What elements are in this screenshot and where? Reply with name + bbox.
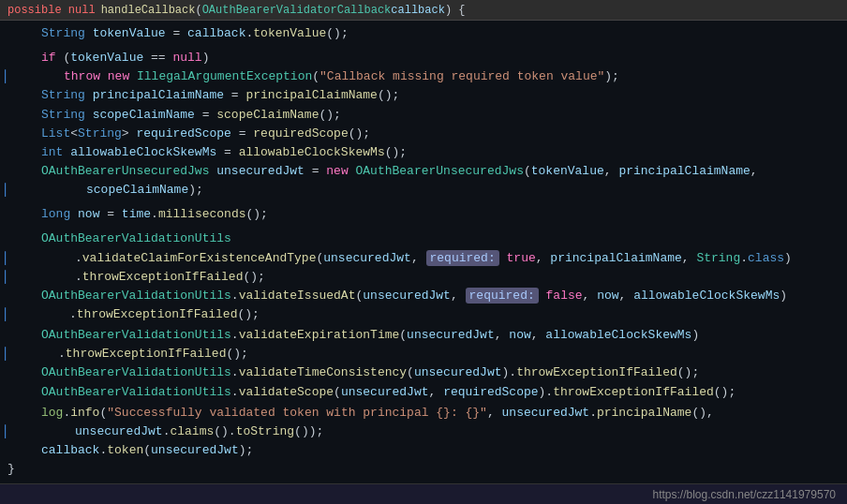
line-3: │ throw new IllegalArgumentException("Ca… bbox=[0, 67, 847, 86]
line-1: String tokenValue = callback.tokenValue(… bbox=[0, 24, 847, 43]
title-bar-method: handleCallback bbox=[101, 4, 196, 17]
line-9: │ scopeClaimName); bbox=[0, 181, 847, 200]
line-5: String scopeClaimName = scopeClaimName()… bbox=[0, 106, 847, 125]
line-2: if (tokenValue == null) bbox=[0, 49, 847, 67]
title-bar-text: possible null bbox=[7, 4, 96, 17]
line-20: log.info("Successfully validated token w… bbox=[0, 404, 847, 422]
line-23: } bbox=[0, 460, 847, 479]
line-13: │ .throwExceptionIfFailed(); bbox=[0, 268, 847, 287]
line-15: │ .throwExceptionIfFailed(); bbox=[0, 305, 847, 324]
code-container: possible null handleCallback ( OAuthBear… bbox=[0, 0, 847, 504]
line-4: String principalClaimName = principalCla… bbox=[0, 86, 847, 105]
line-11: OAuthBearerValidationUtils bbox=[0, 230, 847, 248]
line-14: OAuthBearerValidationUtils.validateIssue… bbox=[0, 287, 847, 305]
line-16: OAuthBearerValidationUtils.validateExpir… bbox=[0, 326, 847, 345]
highlight-required-1: required: bbox=[426, 250, 499, 266]
line-8: OAuthBearerUnsecuredJws unsecuredJwt = n… bbox=[0, 162, 847, 181]
line-18: OAuthBearerValidationUtils.validateTimeC… bbox=[0, 363, 847, 382]
line-19: OAuthBearerValidationUtils.validateScope… bbox=[0, 383, 847, 402]
title-bar-brace: ) { bbox=[445, 4, 466, 17]
highlight-required-2: required: bbox=[466, 288, 539, 304]
line-17: │ .throwExceptionIfFailed(); bbox=[0, 345, 847, 363]
line-22: callback.token(unsecuredJwt); bbox=[0, 441, 847, 460]
title-bar: possible null handleCallback ( OAuthBear… bbox=[0, 0, 847, 21]
line-12: │ .validateClaimForExistenceAndType(unse… bbox=[0, 249, 847, 268]
code-body: String tokenValue = callback.tokenValue(… bbox=[0, 21, 847, 482]
line-21: │ unsecuredJwt.claims().toString()); bbox=[0, 422, 847, 441]
line-7: int allowableClockSkewMs = allowableCloc… bbox=[0, 143, 847, 162]
title-bar-param-type: OAuthBearerValidatorCallback bbox=[202, 4, 392, 17]
bottom-bar: https://blog.csdn.net/czz1141979570 bbox=[0, 483, 847, 504]
line-10: long now = time.milliseconds(); bbox=[0, 205, 847, 224]
line-6: List<String> requiredScope = requiredSco… bbox=[0, 125, 847, 143]
url-label: https://blog.csdn.net/czz1141979570 bbox=[653, 488, 836, 501]
title-bar-param-name: callback bbox=[391, 4, 445, 17]
title-bar-params: ( bbox=[195, 4, 201, 17]
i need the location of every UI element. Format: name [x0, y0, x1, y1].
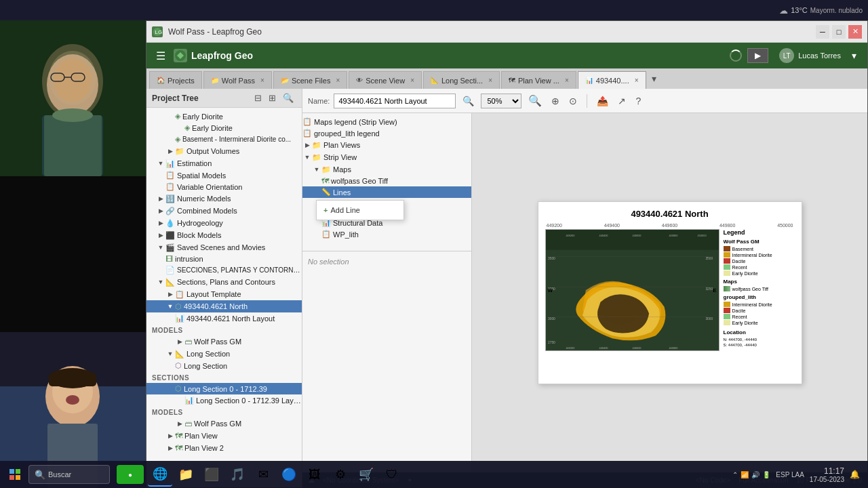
- tree-item-spatial-models[interactable]: 📋 Spatial Models: [146, 169, 302, 181]
- tree-item-intrusion[interactable]: 🎞 intrusion: [146, 253, 302, 264]
- tab-long-section-close[interactable]: ×: [488, 77, 492, 84]
- tree-item-block-models[interactable]: ▶ ⬛ Block Models: [146, 229, 302, 241]
- tab-plan-view-close[interactable]: ×: [565, 77, 569, 84]
- taskbar-app-chrome[interactable]: 🔵: [277, 462, 301, 487]
- map-tree-item-lines[interactable]: 📏 Lines: [302, 186, 471, 198]
- toggle-strip-view[interactable]: ▼: [302, 152, 312, 162]
- toggle-combined[interactable]: ▶: [156, 206, 165, 216]
- map-tree-item-plan-views[interactable]: ▶ 📁 Plan Views: [302, 139, 471, 151]
- tree-item-secciones[interactable]: 📄 SECCIONES, PLANTAS Y CONTORNOS: [146, 264, 302, 276]
- tab-scene-view[interactable]: 👁 Scene View ×: [349, 71, 422, 89]
- toggle-long-section[interactable]: ▼: [165, 349, 175, 359]
- tree-item-layout-template[interactable]: ▶ 📋 Layout Template: [146, 288, 302, 300]
- edge-button[interactable]: 🌐: [148, 462, 172, 487]
- tree-item-saved-scenes[interactable]: ▼ 🎬 Saved Scenes and Movies: [146, 241, 302, 253]
- tray-arrow[interactable]: ⌃: [732, 471, 738, 479]
- map-view-area[interactable]: 493440.4621 North 4492004494004496004498…: [472, 113, 867, 472]
- tab-scene-files-close[interactable]: ×: [336, 77, 340, 84]
- toggle-wolf-pass-gm1[interactable]: ▶: [175, 337, 184, 346]
- minimize-button[interactable]: ─: [816, 25, 829, 39]
- tree-action-search[interactable]: 🔍: [280, 92, 296, 104]
- tab-scene-view-close[interactable]: ×: [410, 77, 414, 84]
- tree-item-output-volumes[interactable]: ▶ 📁 Output Volumes: [146, 145, 302, 157]
- close-button[interactable]: ✕: [848, 25, 862, 39]
- toggle-layout-template[interactable]: ▶: [165, 289, 175, 299]
- zoom-in-button[interactable]: ⊕: [549, 94, 562, 108]
- toggle-block[interactable]: ▶: [156, 230, 165, 240]
- tab-projects[interactable]: 🏠 Projects: [149, 71, 202, 89]
- tree-item-long-section-0-layout[interactable]: 📊 Long Section 0 - 1712.39 Layout: [146, 394, 302, 406]
- map-tree-item-wolfpass-geo-tiff[interactable]: 🗺 wolfpass Geo Tiff: [302, 176, 471, 186]
- zoom-out-button[interactable]: 🔍: [526, 93, 545, 108]
- zoom-fit-button[interactable]: ⊙: [566, 94, 580, 108]
- toggle-numeric[interactable]: ▶: [156, 194, 165, 203]
- toggle-hydro[interactable]: ▶: [156, 218, 165, 228]
- map-tree-item-maps-legend[interactable]: 📋 Maps legend (Strip View): [302, 116, 471, 127]
- toggle-wolf-pass-gm2[interactable]: ▶: [175, 419, 184, 428]
- add-line-button[interactable]: + Add Line: [317, 203, 403, 217]
- toggle-plan-view[interactable]: ▶: [165, 431, 175, 441]
- tree-action-expand[interactable]: ⊞: [266, 92, 279, 104]
- tab-long-section[interactable]: 📐 Long Secti... ×: [423, 71, 500, 89]
- tree-item-hydrogeology[interactable]: ▶ 💧 Hydrogeology: [146, 217, 302, 229]
- tree-item-sections-plans[interactable]: ▼ 📐 Sections, Plans and Contours: [146, 276, 302, 288]
- map-tree-item-grouped-lith[interactable]: 📋 grouped_lith legend: [302, 127, 471, 139]
- tree-item-early-diorite-1[interactable]: ◈ Early Diorite: [146, 110, 302, 122]
- tree-item-basement[interactable]: ◈ Basement - Intermineral Diorite co...: [146, 134, 302, 145]
- tree-item-wolf-pass-gm-1[interactable]: ▶ 🗃 Wolf Pass GM: [146, 336, 302, 348]
- map-tree-item-maps[interactable]: ▼ 📁 Maps: [302, 163, 471, 176]
- tree-item-numeric-models[interactable]: ▶ 🔢 Numeric Models: [146, 192, 302, 205]
- tab-wolf-pass[interactable]: 📁 Wolf Pass ×: [203, 71, 272, 89]
- app-dropdown-button[interactable]: ▾: [846, 49, 862, 62]
- tree-item-long-section-item[interactable]: ⬡ Long Section: [146, 360, 302, 371]
- tab-wolf-pass-close[interactable]: ×: [260, 77, 264, 84]
- toggle-maps[interactable]: ▼: [312, 165, 321, 174]
- export-button[interactable]: 📤: [594, 94, 611, 108]
- tree-item-estimation[interactable]: ▼ 📊 Estimation: [146, 157, 302, 169]
- tree-item-long-section-folder[interactable]: ▼ 📐 Long Section: [146, 348, 302, 360]
- tab-493440[interactable]: 📊 493440.... ×: [578, 71, 646, 89]
- taskbar-app-store[interactable]: 🛒: [354, 462, 378, 487]
- tab-more-button[interactable]: ▾: [648, 72, 660, 85]
- hamburger-button[interactable]: ☰: [152, 48, 170, 64]
- toggle-493440[interactable]: ▼: [165, 302, 175, 311]
- zoom-select[interactable]: 50% 25% 75% 100%: [481, 94, 521, 108]
- share-button[interactable]: ↗: [615, 94, 629, 108]
- toggle-sections-plans[interactable]: ▼: [156, 277, 165, 287]
- map-tree-item-strip-view[interactable]: ▼ 📁 Strip View: [302, 151, 471, 163]
- tab-plan-view[interactable]: 🗺 Plan View ... ×: [501, 71, 576, 89]
- start-button[interactable]: [3, 462, 27, 487]
- play-button[interactable]: ▶: [747, 48, 768, 63]
- tree-item-wolf-pass-gm-2[interactable]: ▶ 🗃 Wolf Pass GM: [146, 418, 302, 430]
- taskbar-app-explorer[interactable]: 📁: [174, 462, 198, 487]
- tree-item-493440-north[interactable]: ▼ ⬡ 493440.4621 North: [146, 300, 302, 312]
- taskbar-app-mail[interactable]: ✉: [251, 462, 275, 487]
- tree-item-plan-view-2[interactable]: ▶ 🗺 Plan View 2: [146, 442, 302, 454]
- tree-item-north-layout[interactable]: 📊 493440.4621 North Layout: [146, 312, 302, 324]
- taskbar-app-settings[interactable]: ⚙: [328, 462, 353, 487]
- toggle-estimation[interactable]: ▼: [156, 159, 165, 168]
- toggle-plan-view-2[interactable]: ▶: [165, 443, 175, 453]
- tree-item-plan-view-folder[interactable]: ▶ 🗺 Plan View: [146, 430, 302, 442]
- taskbar-app-photos[interactable]: 🖼: [302, 462, 327, 487]
- tab-scene-files[interactable]: 📂 Scene Files ×: [273, 71, 347, 89]
- notification-icon[interactable]: 🔔: [850, 470, 860, 479]
- taskbar-search[interactable]: 🔍 Buscar: [28, 465, 110, 484]
- toggle-plan-views[interactable]: ▶: [302, 140, 312, 150]
- toggle-output-volumes[interactable]: ▶: [165, 146, 175, 156]
- taskbar-app-terminal[interactable]: ⬛: [199, 462, 224, 487]
- search-zoom-button[interactable]: 🔍: [460, 94, 477, 108]
- tree-item-combined-models[interactable]: ▶ 🔗 Combined Models: [146, 205, 302, 217]
- layout-name-input[interactable]: [334, 94, 456, 108]
- tab-493440-close[interactable]: ×: [635, 77, 639, 84]
- tree-item-early-diorite-2[interactable]: ◈ Early Diorite: [146, 122, 302, 134]
- taskbar-app-security[interactable]: 🛡: [380, 462, 404, 487]
- tree-item-long-section-0[interactable]: ⬡ Long Section 0 - 1712.39: [146, 383, 302, 394]
- toggle-saved-scenes[interactable]: ▼: [156, 243, 165, 252]
- maximize-button[interactable]: □: [832, 25, 846, 39]
- tree-item-variable-orientation[interactable]: 📋 Variable Orientation: [146, 181, 302, 192]
- map-tree-item-wp-lith[interactable]: 📋 WP_lith: [302, 228, 471, 240]
- tree-action-collapse[interactable]: ⊟: [252, 92, 264, 104]
- taskbar-app-spotify[interactable]: 🎵: [225, 462, 250, 487]
- active-status-button[interactable]: ●: [117, 465, 144, 484]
------------------------------------------------------------
Work to be completed> Search the lines above for the string "Models", then show every one that has it.

Result>
- tree-item-spatial-models[interactable]: 📋 Spatial Models: [146, 169, 302, 181]
- tree-item-block-models[interactable]: ▶ ⬛ Block Models: [146, 229, 302, 241]
- tree-item-numeric-models[interactable]: ▶ 🔢 Numeric Models: [146, 192, 302, 205]
- tree-item-combined-models[interactable]: ▶ 🔗 Combined Models: [146, 205, 302, 217]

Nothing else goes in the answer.